The Vietnam War was going on. The civil rights movement was in full bloom. Martin Luther King had just been killed. Bobby Kennedy too. The country was up for grabs.

Rose Yount

Rose (Osing) Yount '72

You saw this uprising of student groups in response to social issues that were blowing up left and right. Rumors were abound. It was a very, very frightening time.

Bill Cummings

Bill Cummings

Don’t forget there was a draft. A lot of us were sucked into that.

Charles Morris

Charles Morris

Black students’ focus and concerns were strictly on black student issues. The Vietnam protesters were a separate group. These events were bubbling up at the same time, so it was hard to tell which was which or who was protesting what.

Karen Williams

Karen Williams

I can remember one incident getting out of hand. We were all supposed to go to Milner Library and get one book and displace it. We wanted to disrupt but not destroy. They ended up locking down the library. It got out of hand. Those who wanted to stop the war were trying to get involved and help us, but the war effort would’ve drowned out what we were doing. We were fighting to keep it separate.
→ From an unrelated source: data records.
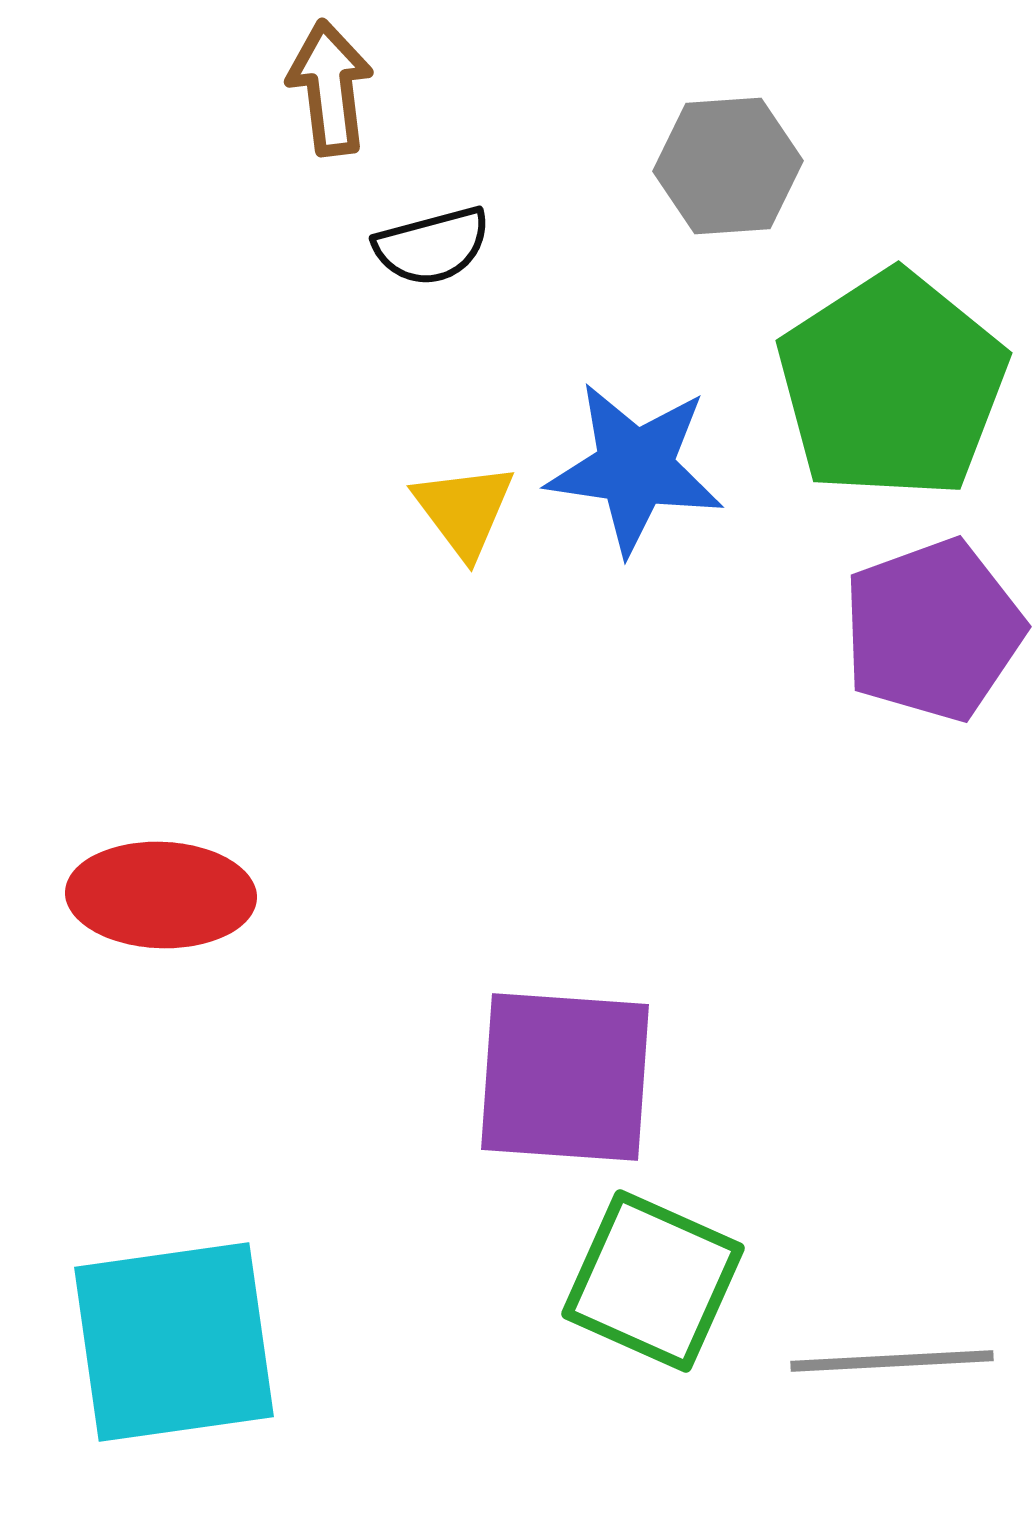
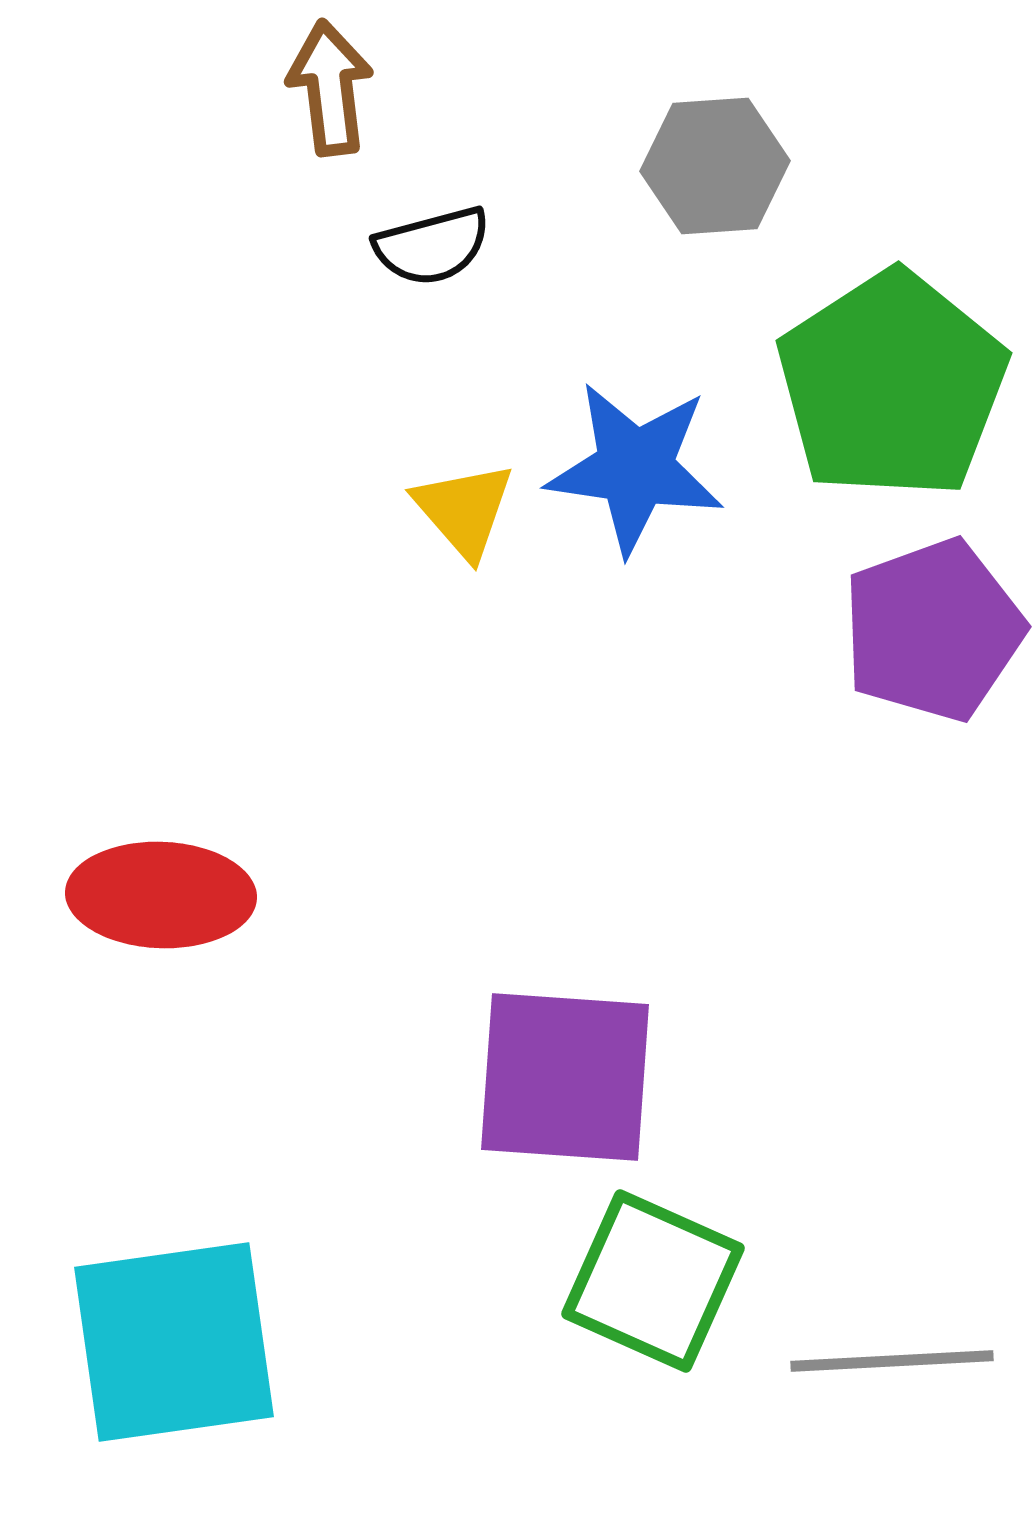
gray hexagon: moved 13 px left
yellow triangle: rotated 4 degrees counterclockwise
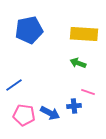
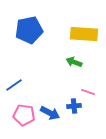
green arrow: moved 4 px left, 1 px up
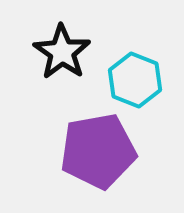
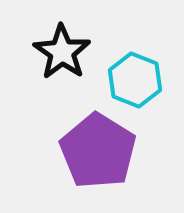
purple pentagon: rotated 30 degrees counterclockwise
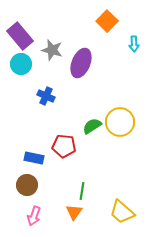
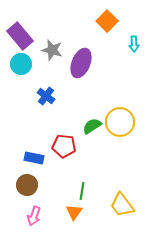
blue cross: rotated 12 degrees clockwise
yellow trapezoid: moved 7 px up; rotated 12 degrees clockwise
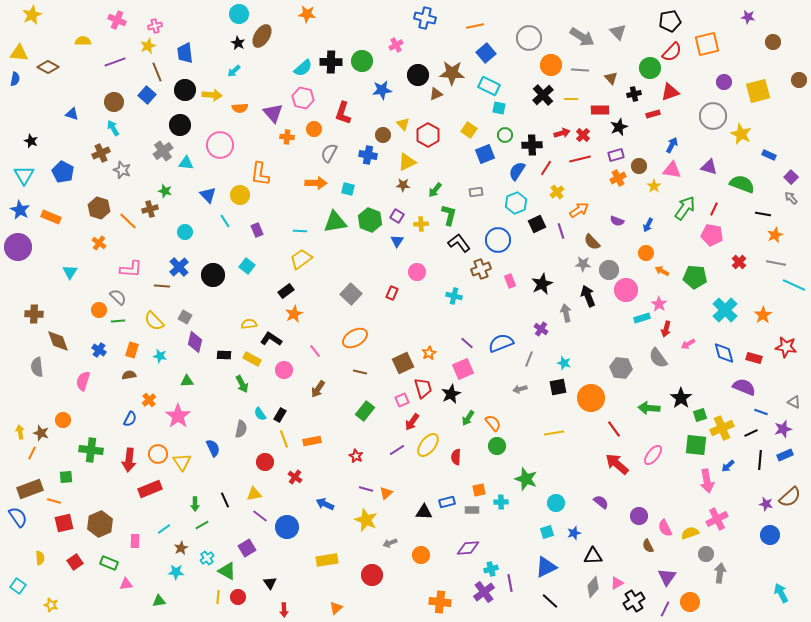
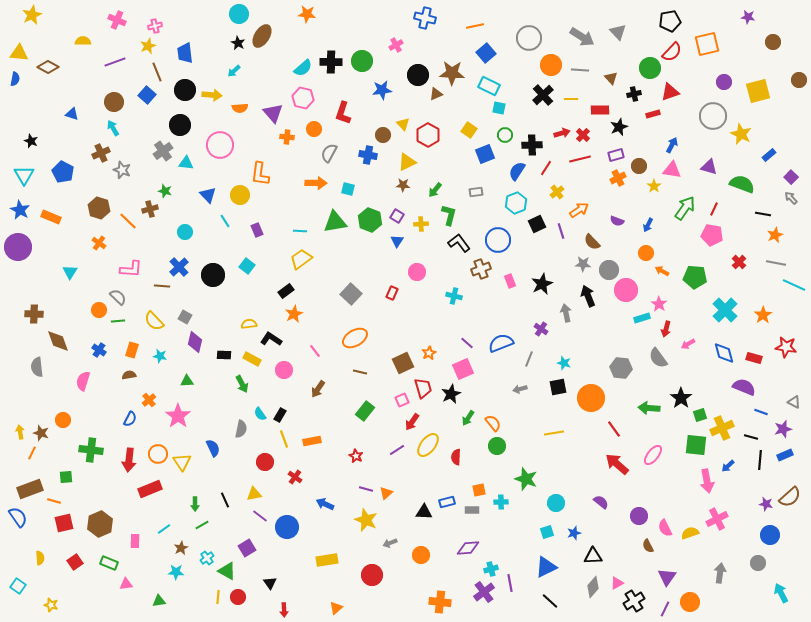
blue rectangle at (769, 155): rotated 64 degrees counterclockwise
black line at (751, 433): moved 4 px down; rotated 40 degrees clockwise
gray circle at (706, 554): moved 52 px right, 9 px down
Read a report delivered to President Braden on December 15, 1969, about a “disturbance in the library” four days earlier.

Janice Cox

Janice Cox '73

There were a lot of groups actually at the time. They sometimes worked at cross-purposes, but sometimes worked together too, as people sorted out their philosophic positions and their political positions as they dealt with all the other issues that were coming up. You know, racism and sexism. All of that entered into the mix.

Black Panther Killings

December 1969

Fred Hampton and Mark Clark, two state leaders in the revolutionary Black Panthers organization, were killed during a police raid in Chicago on December 4, 1969. Their deaths galvanized black leaders at ISU, leading to the first—but not last—confrontation over the flagpole, as well as demands for change.

Karen Williams

Karen Williams

ISU did a lot to respond to our needs. We did get a series of speakers the following year. Andrew Young, Jesse Jackson Sr., and Nina Simone came too.
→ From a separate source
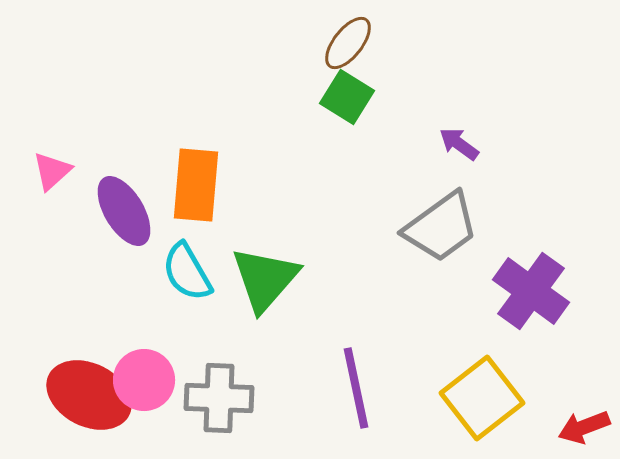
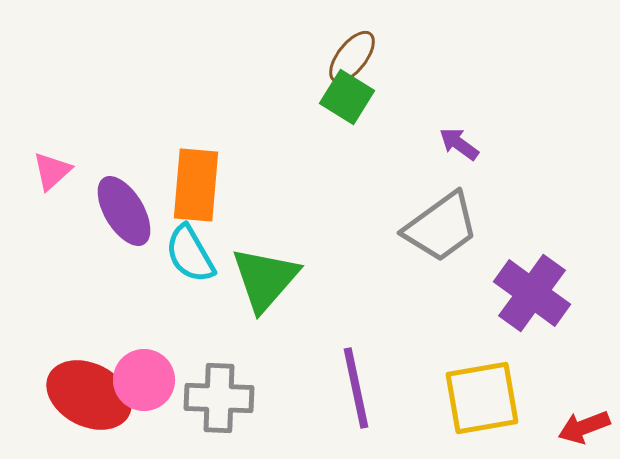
brown ellipse: moved 4 px right, 14 px down
cyan semicircle: moved 3 px right, 18 px up
purple cross: moved 1 px right, 2 px down
yellow square: rotated 28 degrees clockwise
collage showing some of the black activists and performers invited to appear on campus from 1969-1972

In the late 1960s, the University began hosting more appearances by black activists and performers on campus. From top left: Black Panthers speech, 1970; students in attendance at Jackson’s speech, 1969; Jesse Jackson speaking at the Association of Women Students Symposium, 1969; and Isaac Hayes, 1972. (Photos courtesy of the Dr. Jo Ann Rayfield Archives)

George Pruitt

George Pruitt

One of the speakers that we invited was Fred Hampton. We got to know Fred. One of Fred’s lieutenants and friends was a guy named Mark Clark. Mark Clark’s sister was a student at Illinois State. When Fred Hampton and Mark Clark were killed by police in Chicago during a raid on their apartment, it was a sad day for us at Illinois State and it was personal. These were not some distant figures. These were people that we knew and respected and liked.

Alonzo Pruitt

Alonzo Pruitt

I was very angry. That’s what started it for me. I went and put the flag at half-mast.

George Pruitt

George Pruitt

The governor’s office called President Samuel Braden and ordered him to raise the flag to full-mast and told him he didn’t have the authority to lower the flag, only the governor or the president did. We weren’t happy with it, but we also trusted President Braden and we knew it was coming from the governor and not him. We went back to the flagpole and disbanded. And someone raised the flag back up, and that was the end of it.

Members of the Black Student Association gather around the flagpole on December 4, 1969

Members of the Black Student Association gathered around the flagpole on December 4, 1969, and lowered the flag to half-mast to honor slain Black Panther Party Chairman Fred Hampton and Peoria Panther Leader Mark Clark. (Photo courtesy of the Dr. Jo Ann Rayfield Archives)

Virginia Owen

Virginia Owen '62

Everybody was up in arms. Somehow it kept growing and mushroomed, and one day President Braden walked into the old cafe that was in the Old Union, which had been taken over by black students. It was a very hostile crowd, but he walked in and said, “What’s the problem?” and started talking to them.

George Pruitt

George Pruitt

There were just a lot of things happening simultaneously. We petitioned the student union building be named in honor of Malcolm X.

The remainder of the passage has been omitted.